El doble discurso estadounidense
Estados Unidos ocupa una posición paradójica en esta historia. Por un lado, es el mayor consumidor de drogas ilegales del mundo; por el otro, impulsa políticas agresivas para frenar el flujo de narcóticos desde México. Sin embargo, rara vez se aborda el papel de su propia sociedad en esta ecuación. Mientras haya demanda, habrá oferta, y mientras las instituciones estadounidenses ignoren esto, cualquier estrategia bilateral será insuficiente.
Además, el tráfico de armas desde Estados Unidos hacia México es otro tema silenciado. Estas armas no solo fortalecen a los cárteles, sino que también agravan la violencia interna. Sin embargo, los intereses políticos y económicos detrás de la industria armamentista estadounidense parecen tener más peso que las vidas perdidas al sur de la frontera.
México: ¿víctima o actor pasivo?
En México, el problema del narcotráfico está profundamente ligado a la debilidad institucional. Cuando las autoridades locales dependen económicamente de los cárteles, y cuando funcionarios de alto rango negocian con estos grupos, es difícil hablar de una estrategia real contra el crimen. Pero México no es solo una víctima de esta dinámica. La falta de voluntad política para combatir la corrupción dentro de sus propias estructuras convierte al país en un actor pasivo, cuando no cómplice, del problema.
El caso del general Salvador Cienfuegos, detenido en Estados Unidos bajo acusaciones de colaborar con el narcotráfico y posteriormente liberado tras una gestión diplomática cuestionable, es un ejemplo claro de cómo la complicidad puede operar incluso en los niveles más altos.
La hipocresía de la cooperación bilateral
La cooperación en seguridad entre México y Estados Unidos está llena de contradicciones. Ambos países hablan de estrategias conjuntas, pero sus acciones muestran que las prioridades no siempre coinciden. Mientras México busca reducir la violencia, Estados Unidos parece más enfocado en proteger su frontera. Esta falta de alineación crea un espacio perfecto para que el crimen organizado siga operando sin mayores obstáculos.

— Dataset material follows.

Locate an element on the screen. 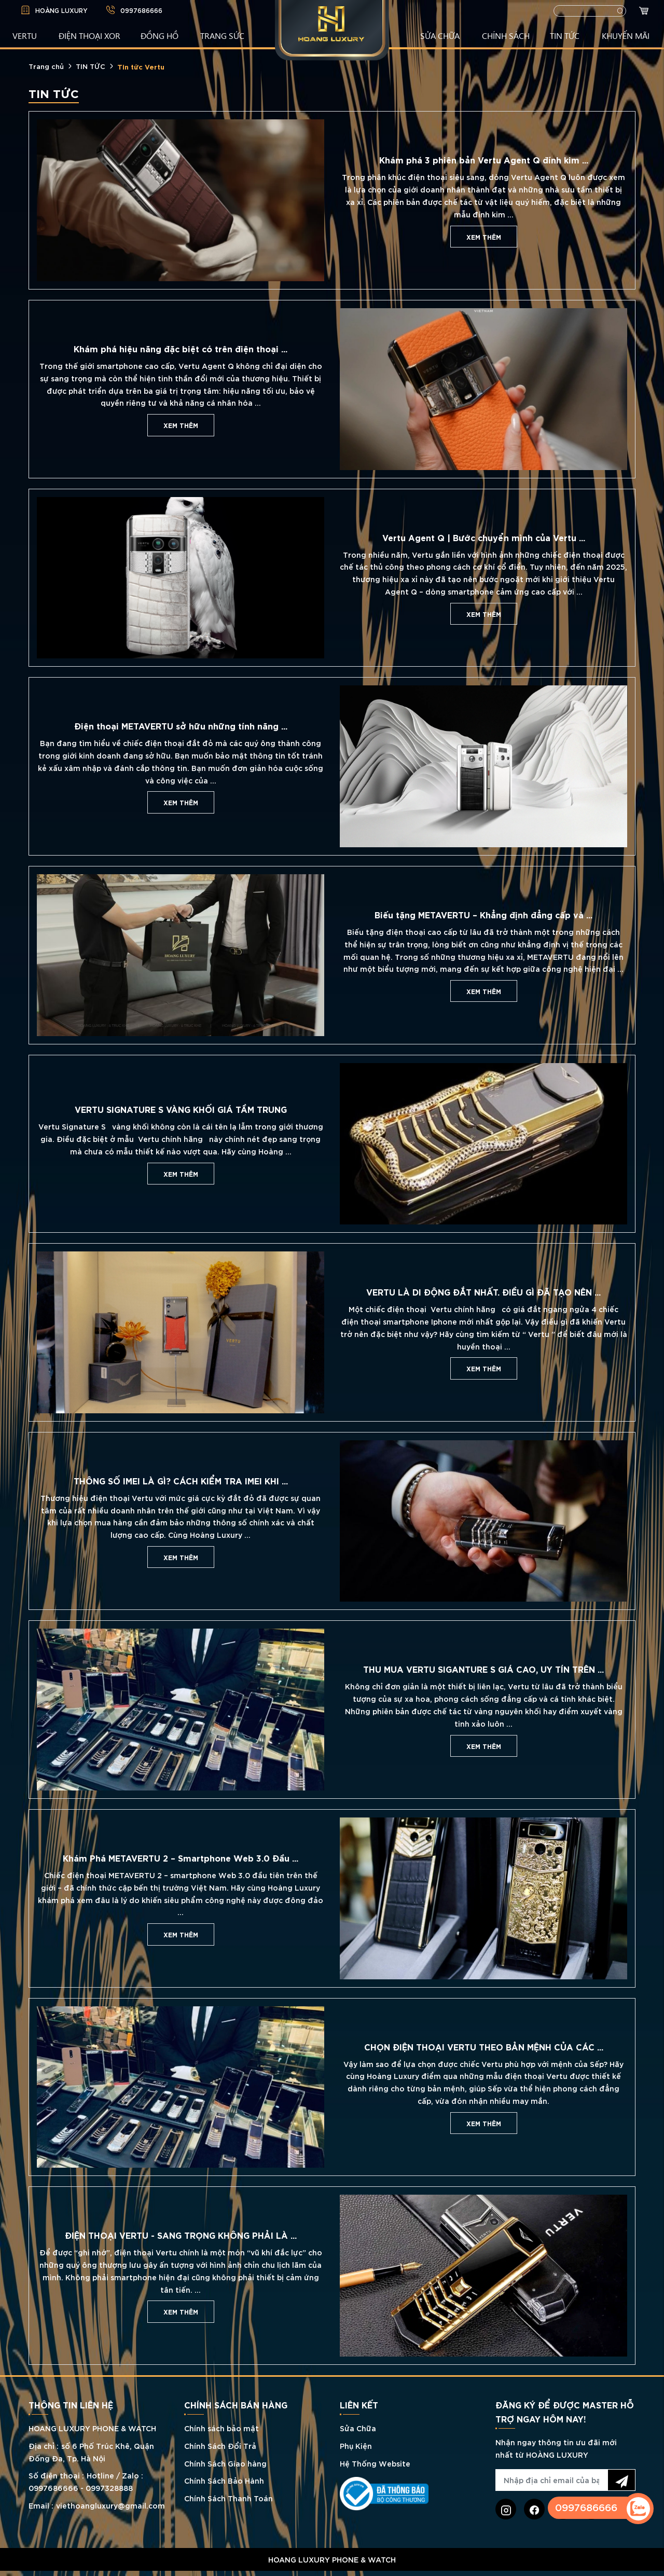  Trang chủ is located at coordinates (46, 66).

¿Qué hacer frente a este contubernio?
El primer paso para romper este ciclo es aceptar la realidad: el narcotráfico no podría operar a la escala que lo hace sin la complicidad de autoridades en ambos lados de la frontera. Reconocer este hecho no es suficiente, pero es un comienzo.

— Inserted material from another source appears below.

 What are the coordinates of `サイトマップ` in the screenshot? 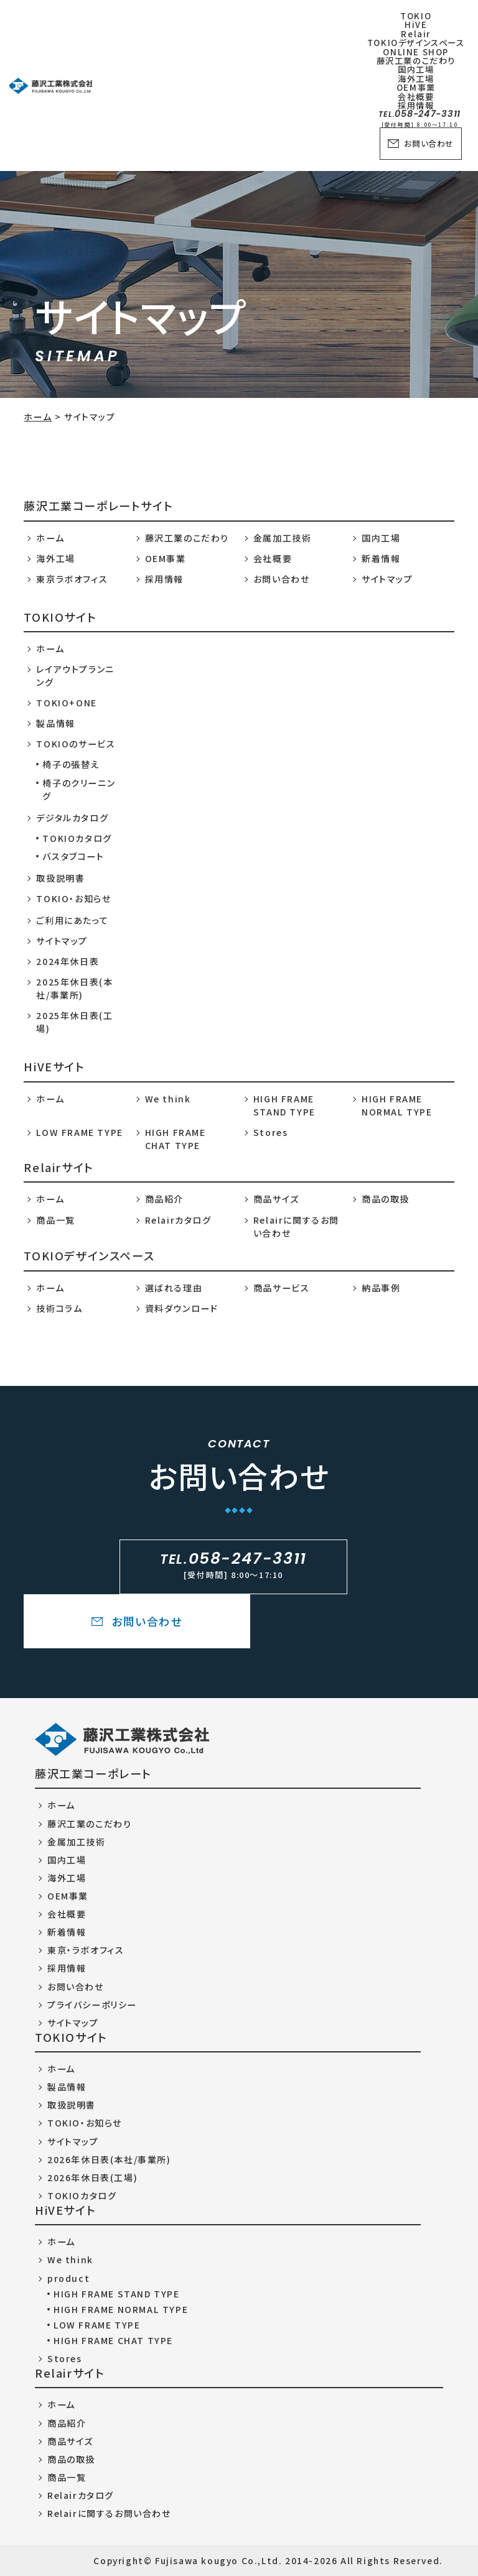 It's located at (387, 579).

México debe fortalecer sus instituciones y garantizar que la lucha contra el narcotráfico no sea solo un discurso, sino una prioridad. Esto incluye combatir la corrupción de manera frontal y proteger a quienes enfrentan al crimen organizado desde el gobierno, los medios y la sociedad civil. Por su parte, Estados Unidos debe asumir su responsabilidad como principal consumidor de drogas y proveedor de armas. Sin medidas concretas en estos dos frentes, cualquier estrategia conjunta será solo un parche.
Conclusión: De aliados a responsables
México y Estados Unidos no solo comparten una frontera; comparten un problema que ellos mismos han alimentado. Hablar de cooperación mientras se tolera la complicidad es no solo hipócrita, sino peligroso. Ambos países tienen la oportunidad de cambiar esta narrativa, pero hacerlo requiere algo más que buenas intenciones. Requiere voluntad política, transparencia y, sobre todo, la disposición de romper con las redes de poder que han permitido que el narcotráfico florezca a ambos lados de la frontera.
El tiempo de culpas mutuas ha terminado. Ahora, más que nunca, es momento de asumir responsabilidades compartidas.